"Well, I'm sure——" she began.
"Second door on the left, mum," said the boy, and sank from view.
The lady paused for a second or two, glanced down the shaft as if she expected to hear a shriek of agony from the bottom, and then slowly moved in the direction which the boy had indicated. A few steps along the corridor and she stood before a door on which was inscribed in heavy brass letters, highly polished, the name "Mr. Watkin Vavasour."
She hesitated a moment before knocking; when she did so, her knock was timid and gentle. But it was heard within, for a girl's voice, sharp and business-like, bade her enter. She turned the handle and walked into a comfortably furnished room wherein sat a very smart young lady who was busily engaged with a typewriter and who looked up from her work with questioning eyes.
"Is Mr. Watkin Vavasower in?" inquired the caller.
The smart young lady rose from her desk with an air of condescending patience.
"What name, madam?" she asked.
The caller hesitated.
"Well, if it's agreeable," she said, "I'd rather not give my name to anybody but the gentleman himself, though of course if——"
"Take a chair, please," said the smart young lady.
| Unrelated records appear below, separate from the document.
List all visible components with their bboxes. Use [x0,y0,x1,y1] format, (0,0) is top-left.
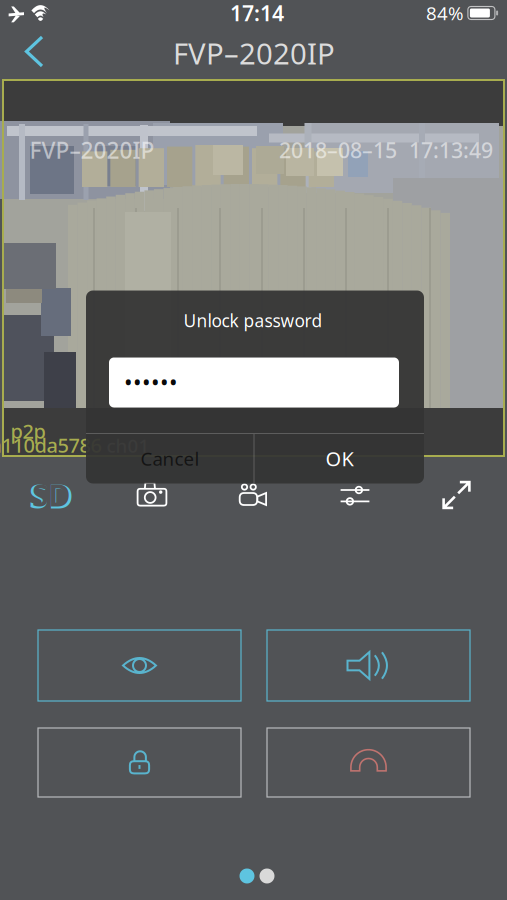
staticText: p2p [10,418,46,444]
button[interactable]: View [38,630,241,701]
staticText: SD [29,472,73,518]
staticText: •••••• [124,367,178,398]
staticText: a110da5786 [0,432,102,458]
staticText: FVP–2020IP [30,135,154,165]
staticText: Cancel [140,446,200,471]
staticText: FVP–2020IP [173,34,335,72]
button[interactable]: Back [4,28,64,76]
staticText: 17:14 [230,0,284,27]
button[interactable]: Full screen [406,467,507,523]
staticText: Unlock password [184,309,322,332]
button[interactable]: Record [203,468,304,524]
button[interactable]: Picture settings [304,468,406,524]
button[interactable]: Snapshot [102,468,202,524]
staticText: ch01 [106,433,150,458]
staticText: 2018–08–15 17:13:49 [279,136,493,164]
staticText: SD [29,472,73,518]
button[interactable]: Hang up [267,728,470,797]
button[interactable]: Audio [267,630,470,701]
button[interactable]: OK [255,434,424,483]
staticText: OK [326,445,354,472]
button[interactable]: SD [0,467,102,523]
staticText: 84% [426,1,464,25]
button[interactable]: Cancel [86,434,254,483]
button[interactable]: Unlock [38,728,241,797]
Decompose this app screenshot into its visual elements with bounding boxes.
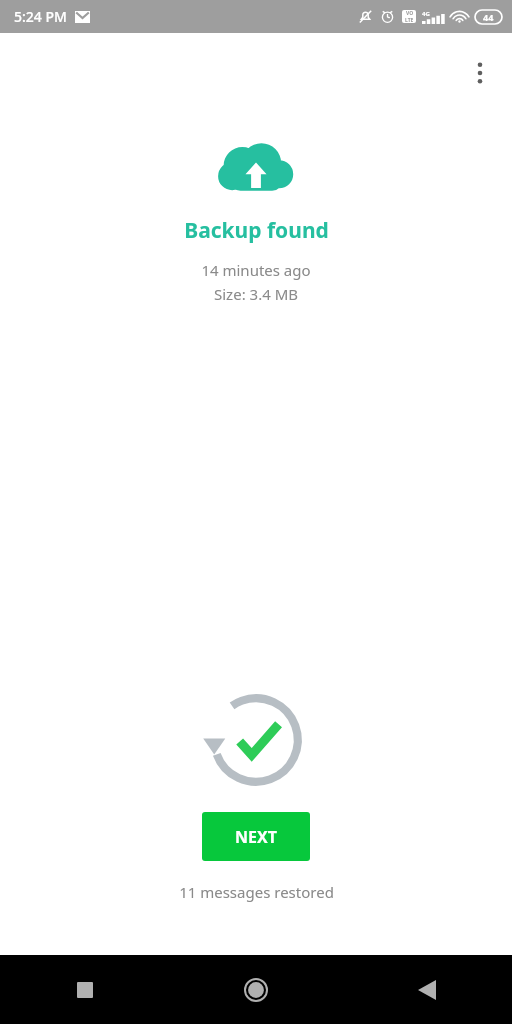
button[interactable]: Recents xyxy=(0,955,170,1024)
staticText: LTE xyxy=(405,17,414,23)
staticText: NEXT xyxy=(235,826,277,848)
staticText: VO xyxy=(406,10,414,17)
staticText: 14 minutes ago xyxy=(201,260,311,280)
button[interactable]: NEXT xyxy=(202,812,310,861)
staticText: 5:24 PM xyxy=(14,7,67,26)
staticText: 4G xyxy=(422,10,430,18)
staticText: 11 messages restored xyxy=(179,882,334,902)
button[interactable]: Back xyxy=(341,955,512,1024)
staticText: Backup found xyxy=(184,216,329,245)
staticText: Size: 3.4 MB xyxy=(214,284,298,304)
button[interactable]: More options xyxy=(456,49,504,97)
button[interactable]: Home xyxy=(170,955,341,1024)
staticText: 44 xyxy=(483,11,494,23)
She vanished through an inner door marked "Private," leaving the visitor to examine an imitation Turkey carpet, a roll-top American desk, two office chairs, and a reproduction of the late Lord Leighton's Married, which hung over the fire-place. She was speculating as to the nationality of the two persons concerned in this picture when the smart young lady returned with an invitation to enter Mr. Vavasour's presence. Mr. Vavasour, a somewhat more than middle-aged, stoutish gentleman, whose name would more fittingly have been Isaacs, Cohen, or Abraham, and who evidently set much store by fine linen and purple and the wearing of gold and diamonds, rose from behind an elegant rosewood writing-table and waved his visitor to the easiest of chairs with much grace. His highly polished bald head bowed itself benevolently towards her.